I must begin by saying what a pleasure it was to see you. The excitement and anticipation of what will happen when I hit the play button on my remote control is a very provocative experience. There are always assumptions or expectations that you have of a movie based on what you’ve heard. Whether the comments are positive or negative, there is a bit of doubt in your mind about what you will think of the film when the end credits begin to roll.

One thing is for sure, I was interested in you because of your name. The Fighter. The Academy Awards are a very special occasion. Every person that contributes to the cinematic excellence of a film is recognized. Do you ever wonder why there is never an Oscar for a film’s title? The more I watch the Oscars, the more I reflect on why there is such little, if any, recognition for something as small as the titles of films. I say small, but the title is a huge element of a film’s success. Aside from the previews, commercials, advertisements, and word of mouth promotions, is it not the title of a film that persuades you to watch it?

On one hand you have The Fighter; on the other hand you have Martin Scorsese’s Raging Bull. Both films have stories that revolve around what happens in the center of the ring. More importantly, both films have titles that awake the inner fighter in us all.

We are all fighters. If there is something we want, we should stop at nothing to get it. The problem is, at times we are too lazy to fight over what we take for granted: love. It is impossible to describe how strong love really is. To feel its strength is like taking a knockout punch; not to the head, but to the heart.
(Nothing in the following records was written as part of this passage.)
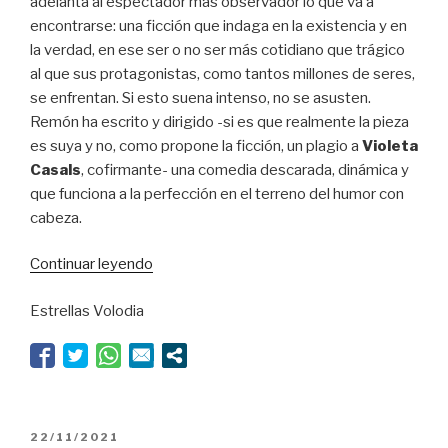
adelanta al espectador más observador lo que va a
encontrarse: una ficción que indaga en la existencia y en
la verdad, en ese ser o no ser más cotidiano que trágico
al que sus protagonistas, como tantos millones de seres,
se enfrentan. Si esto suena intenso, no se asusten.
Remón ha escrito y dirigido -si es que realmente la pieza
es suya y no, como propone la ficción, un plagio a
Violeta
Casals
, cofirmante- una comedia descarada, dinámica y
que funciona a la perfección en el terreno del humor con
cabeza.
“Ser
Continuar leyendo
o
Estrellas Volodia
no
ser
*”
PUBLICADO
22/11/2021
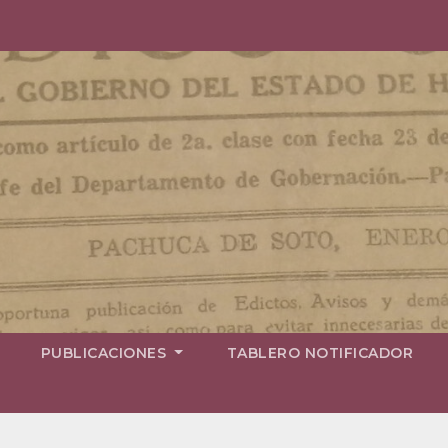
PUBLICACIONES
TABLERO NOTIFICADOR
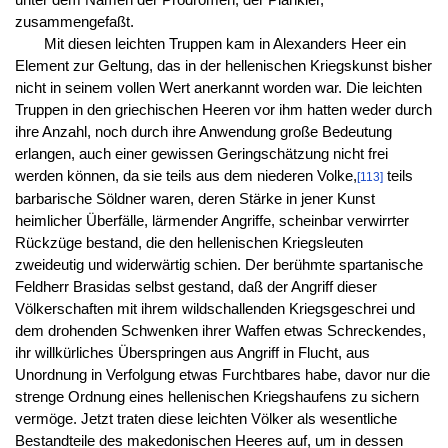
unter dem Namen der Prodromen, der Plänkler,
zusammengefaßt.
Mit diesen leichten Truppen kam in Alexanders Heer ein
Element zur Geltung, das in der hellenischen Kriegskunst bisher
nicht in seinem vollen Wert anerkannt worden war. Die leichten
Truppen in den griechischen Heeren vor ihm hatten weder durch
ihre Anzahl, noch durch ihre Anwendung große Bedeutung
erlangen, auch einer gewissen Geringschätzung nicht frei
werden können, da sie teils aus dem niederen Volke,
teils
[113]
barbarische Söldner waren, deren Stärke in jener Kunst
heimlicher Überfälle, lärmender Angriffe, scheinbar verwirrter
Rückzüge bestand, die den hellenischen Kriegsleuten
zweideutig und widerwärtig schien. Der berühmte spartanische
Feldherr Brasidas selbst gestand, daß der Angriff dieser
Völkerschaften mit ihrem wildschallenden Kriegsgeschrei und
dem drohenden Schwenken ihrer Waffen etwas Schreckendes,
ihr willkürliches Überspringen aus Angriff in Flucht, aus
Unordnung in Verfolgung etwas Furchtbares habe, davor nur die
strenge Ordnung eines hellenischen Kriegshaufens zu sichern
vermöge. Jetzt traten diese leichten Völker als wesentliche
Bestandteile des makedonischen Heeres auf, um in dessen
This is a film that gracefully showcases the bitterness of not receiving love in return, and the greatness of achieving success when there is love in the air.

From beginning to end, there is a steady, but disruptive flow from one side of the spectrum to the other. In the agony of Micky’s defeats, you demonstrated how the power of love carried him from a disheartening part of his life, to the very best. For that, you produced a flawless display of character development. The most important aspect of this cinematic element of film is the chemistry between the characters. So often one comes across films where the lead actors and supporting actors will display their craft and shine. While admiring their work is to be expected, you cannot ignore the even smaller supporting roles and characters.
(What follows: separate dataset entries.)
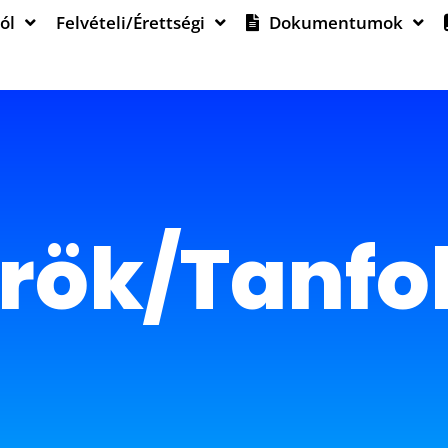
ól
Felvételi/Érettségi
Dokumentumok
rök/Tanf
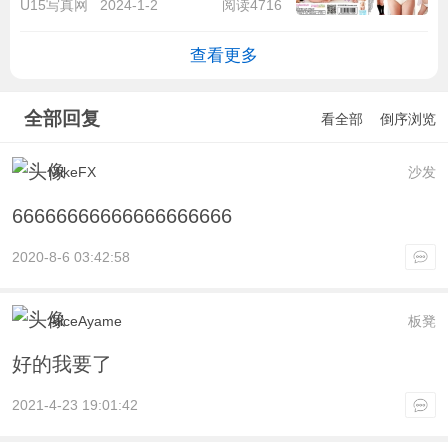
U15写真网
2024-1-2
阅读4716
查看更多
全部回复
看全部
倒序浏览
MikeFX
沙发
66666666666666666666
2020-8-6 03:42:58
AliceAyame
板凳
好的我要了
2021-4-23 19:01:42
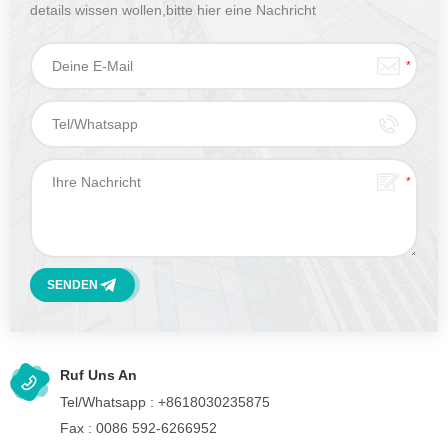
details wissen wollen,bitte hier eine Nachricht
hinterlassen,wir Antworten Ihnen so schnell wie wir können.
Ruf Uns An
Tel/Whatsapp :
+8618030235875
Fax :
0086 592-6266952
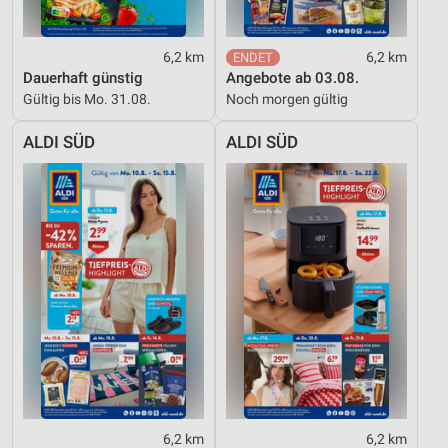
6,2 km
6,2 km
Dauerhaft günstig
Angebote ab 03.08.
Gültig bis Mo. 31.08.
Noch morgen gültig
ALDI SÜD
ALDI SÜD
6,2 km
6,2 km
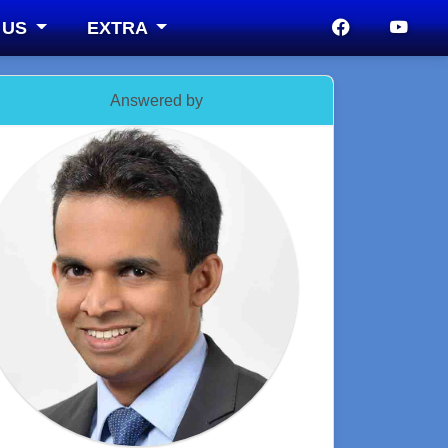
 US
EXTRA
Answered by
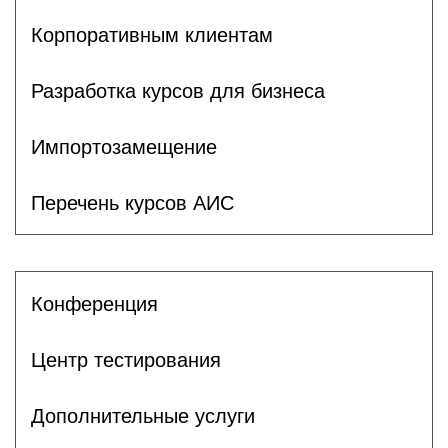
Корпоративным клиентам
Разработка курсов для бизнеса
Импортозамещение
Перечень курсов АИС
Конференция
Центр тестирования
Дополнительные услуги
The dialogue between them is just part of what gives life to the film itself. In this film, each character has something to do with the struggles and achievements of Micky. For him, that means that he is fighting for much more than just personal glory, but for a family, town, and everything that makes up his life.
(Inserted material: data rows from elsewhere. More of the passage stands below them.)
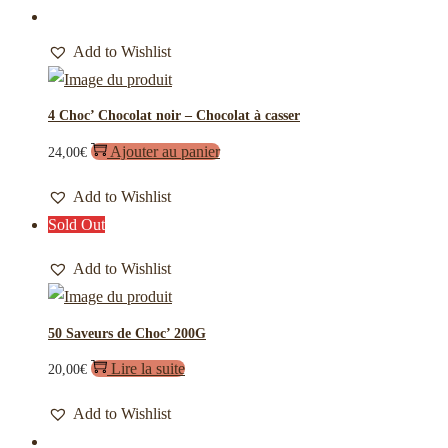
Add to Wishlist
4 Choc’ Chocolat noir – Chocolat à casser
Ajouter au panier
24,00
€
Add to Wishlist
Sold Out
Add to Wishlist
50 Saveurs de Choc’ 200G
Lire la suite
20,00
€
Add to Wishlist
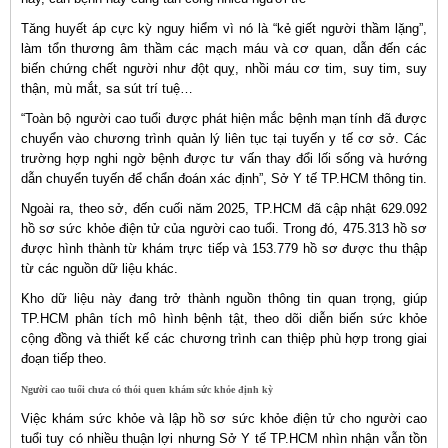
Tăng huyết áp cực kỳ nguy hiểm vì nó là “kẻ giết người thầm lặng”,
làm tổn thương âm thầm các mạch máu và cơ quan, dẫn đến các
biến chứng chết người như đột quỵ, nhồi máu cơ tim, suy tim, suy
thận, mù mắt, sa sút trí tuệ…
“Toàn bộ người cao tuổi được phát hiện mắc bệnh mạn tính đã được
chuyển vào chương trình quản lý liên tục tại tuyến y tế cơ sở. Các
trường hợp nghi ngờ bệnh được tư vấn thay đổi lối sống và hướng
dẫn chuyển tuyến để chẩn đoán xác định”, Sở Y tế TP.HCM thông tin.
Ngoài ra, theo sở, đến cuối năm 2025, TP.HCM đã cập nhật 629.092
hồ sơ sức khỏe điện tử của người cao tuổi. Trong đó, 475.313 hồ sơ
được hình thành từ khám trực tiếp và 153.779 hồ sơ được thu thập
từ các nguồn dữ liệu khác.
Kho dữ liệu này đang trở thành nguồn thông tin quan trọng, giúp
TP.HCM phân tích mô hình bệnh tật, theo dõi diễn biến sức khỏe
cộng đồng và thiết kế các chương trình can thiệp phù hợp trong giai
đoạn tiếp theo.
Người cao tuổi chưa có thói quen khám sức khỏe định kỳ
Việc khám sức khỏe và lập hồ sơ sức khỏe điện tử cho người cao
tuổi tuy có nhiều thuận lợi nhưng Sở Y tế TP.HCM nhìn nhận vẫn tồn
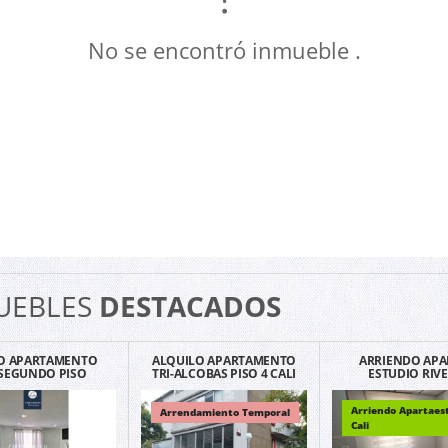
No se encontró inmueble .
UEBLES
DESTACADOS
O APARTAMENTO
ALQUILO APARTAMENTO
ARRIENDO APA
SEGUNDO PISO
TRI-ALCOBAS PISO 4 CALI
ESTUDIO RIV
NERO EN VENTA -
SAN FERNANDO POR
GUAYACANES EXC
RMEN VIBORAL.
MESES
UBICACIÓN G1
Arriendo Apartaes
Arrendamiento Temporal
Cali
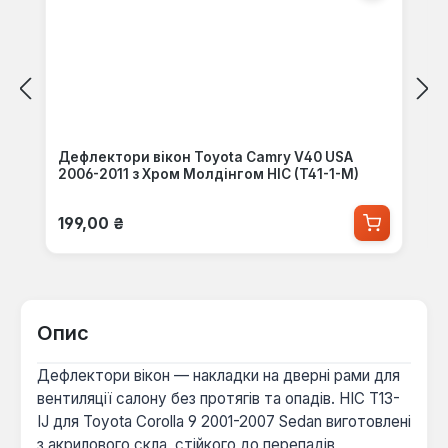
Дефлектори вікон Toyota Camry V40 USA
2006-2011 з Хром Молдінгом HIC (T41-1-M)
Звичайна ціна:
199,00 ₴
Опис
Дефлектори вікон — накладки на дверні рами для
вентиляції салону без протягів та опадів. HIC T13-
IJ для Toyota Corolla 9 2001-2007 Sedan виготовлені
з акрилового скла, стійкого до перепадів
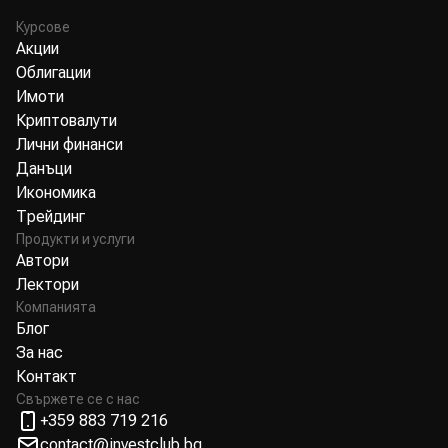
Курсове
Акции
Облигации
Имоти
Криптовалути
Лични финанси
Данъци
Икономика
Трейдинг
Продукти и услуги
Автори
Лектори
Компанията
Блог
За нас
Контакт
Свържете се с нас
+359 883 719 216
contact@investclub.bg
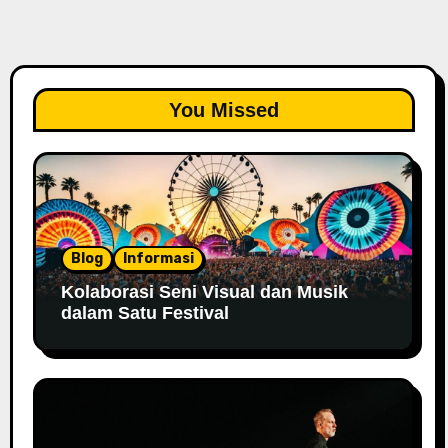
You Missed
Blog
Informasi
Kolaborasi Seni Visual dan Musik
dalam Satu Festival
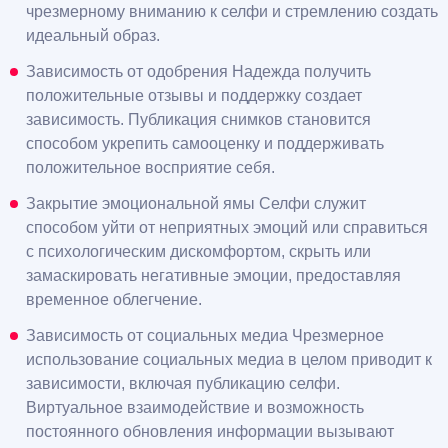
чрезмерному вниманию к селфи и стремлению создать
идеальный образ.
Зависимость от одобрения Надежда получить
положительные отзывы и поддержку создает
зависимость. Публикация снимков становится
способом укрепить самооценку и поддерживать
положительное восприятие себя.
Закрытие эмоциональной ямы Селфи служит
способом уйти от неприятных эмоций или справиться
с психологическим дискомфортом, скрыть или
замаскировать негативные эмоции, предоставляя
временное облегчение.
Зависимость от социальных медиа Чрезмерное
использование социальных медиа в целом приводит к
зависимости, включая публикацию селфи.
Виртуальное взаимодействие и возможность
постоянного обновления информации вызывают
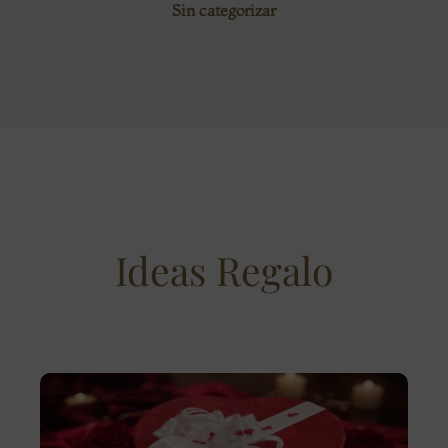
Sin categorizar
Ideas Regalo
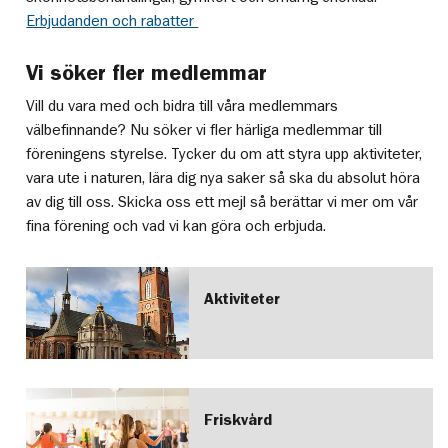
Erbjudanden och rabatter
Vi söker fler medlemmar
Vill du vara med och bidra till våra medlemmars
välbefinnande? Nu söker vi fler härliga medlemmar till
föreningens styrelse. Tycker du om att styra upp aktiviteter,
vara ute i naturen, lära dig nya saker så ska du absolut höra
av dig till oss. Skicka oss ett mejl så berättar vi mer om vår
fina förening och vad vi kan göra och erbjuda.
Aktiviteter
Friskvård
What I found to be most appealing was your emphasis on the importance of commitment. Early on, there was enough pain and frustration going on in Micky’s life that he could have taken the easy way out and quit boxing. What made the situation even worse is that his family, especially Dicky, was not as committed to his success as he thought. This is where your marvelous execution of character development shined. More importantly, you finished the championship fight standing in the middle of the ring. There are films that conclude with questions that were never answered. However, the chemistry of your characters, effortless flow, and a captivating story met my expectations.